* **TASK GOAL**
In the listing below, how many lines carry the word "click"? Reply with only the number.

* **DATA SHOWN**

--- --- ---

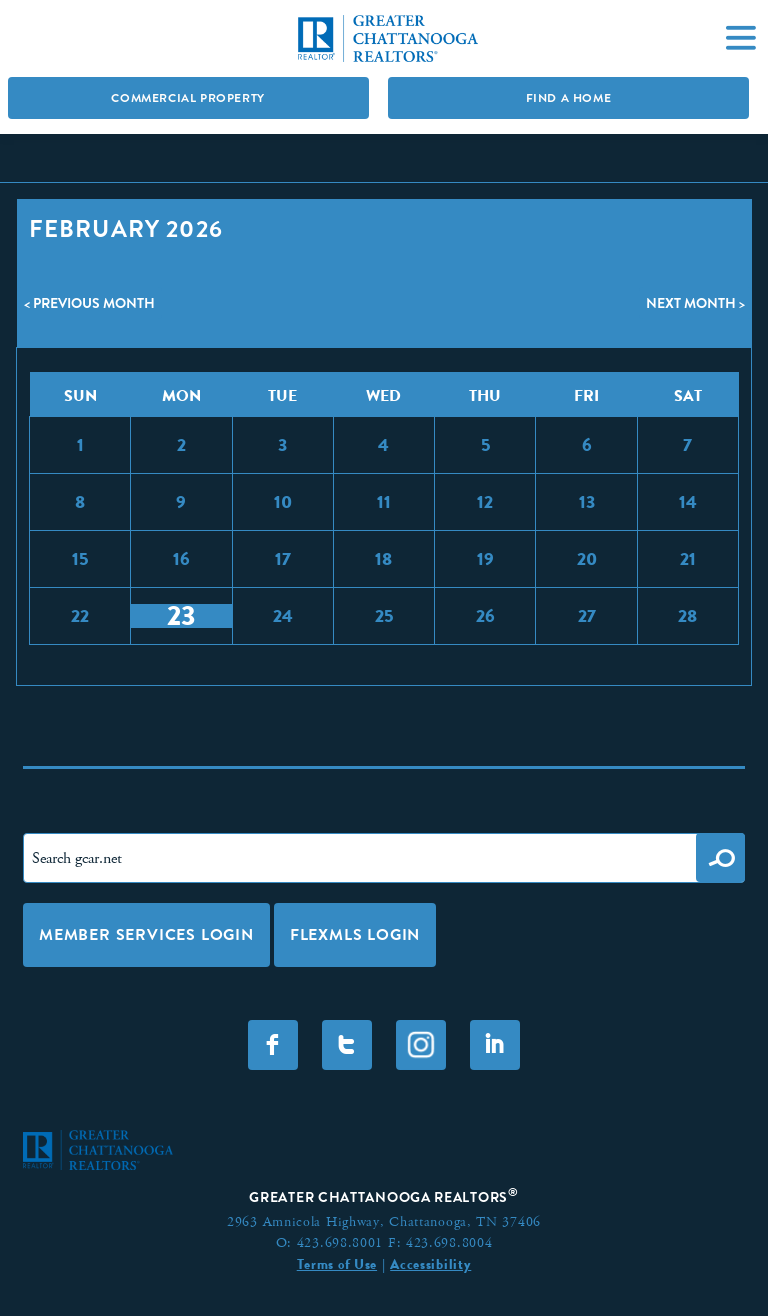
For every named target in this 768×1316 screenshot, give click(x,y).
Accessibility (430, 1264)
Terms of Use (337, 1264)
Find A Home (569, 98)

--- --- ---

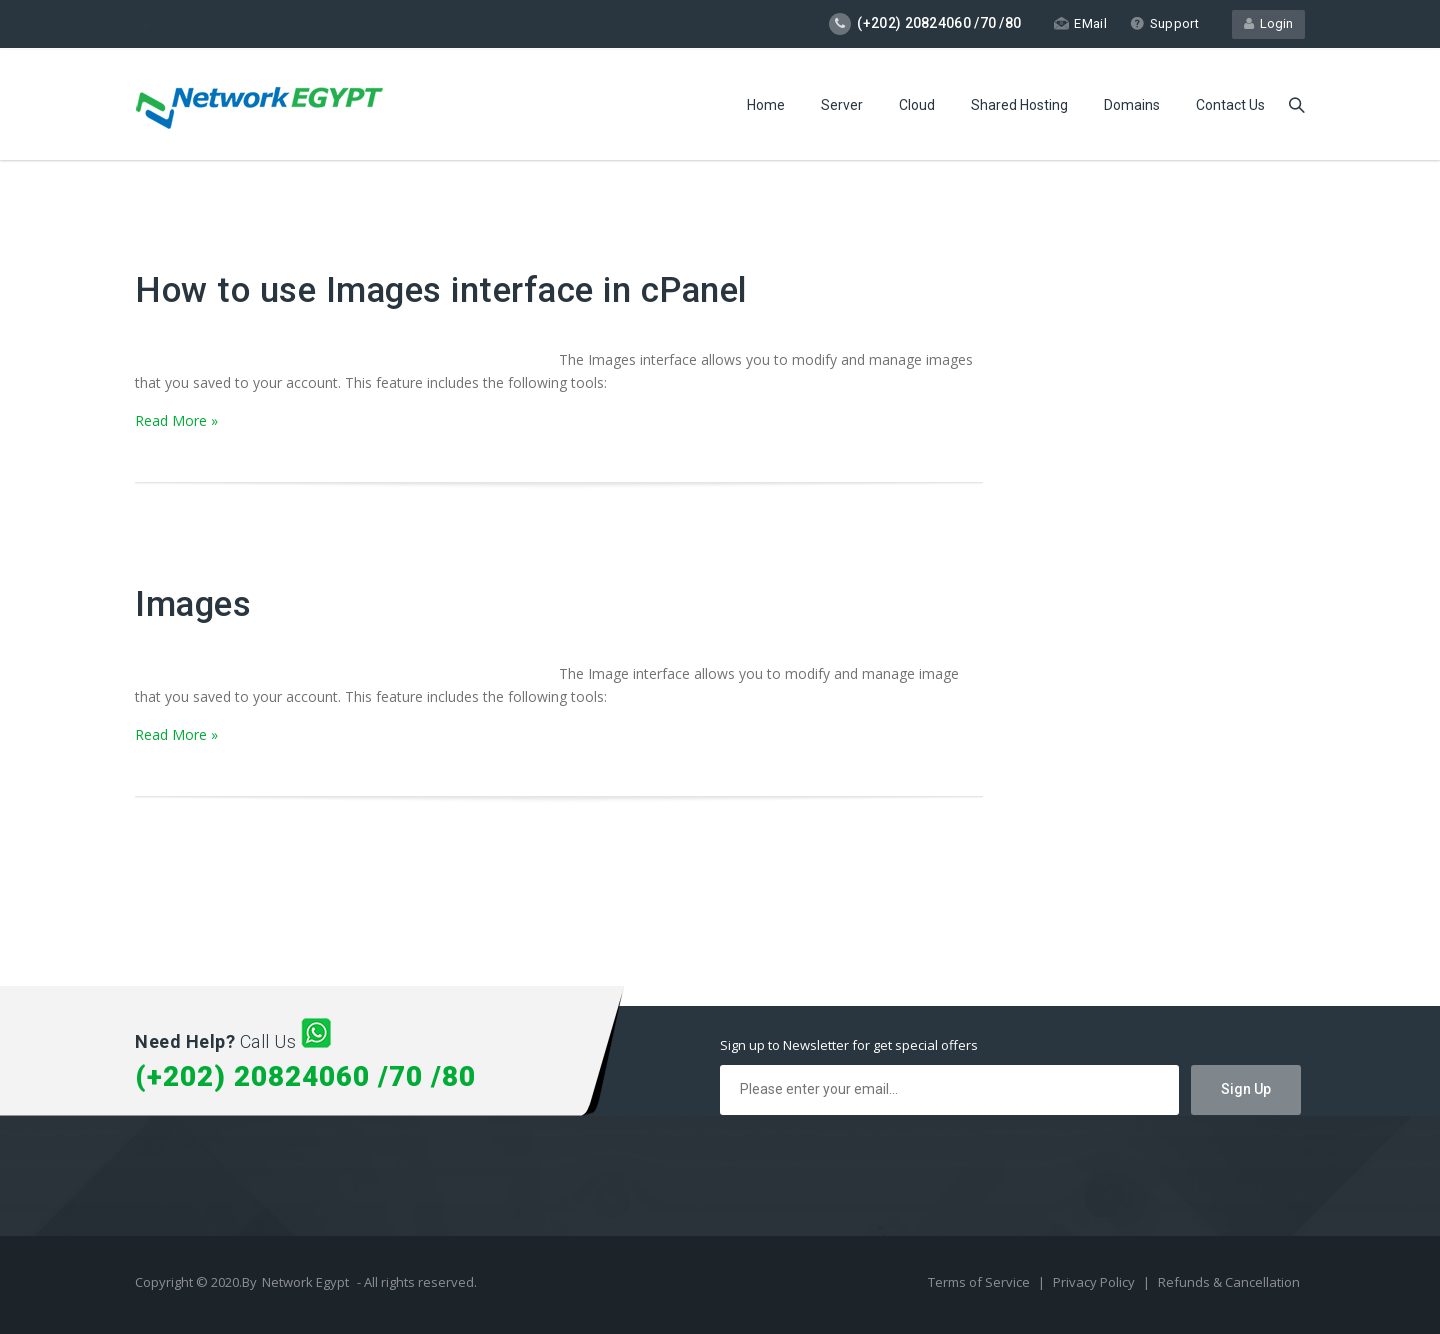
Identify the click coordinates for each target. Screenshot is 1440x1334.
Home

--- --- ---

* **SOLUTION TO THE EXERCISE**
2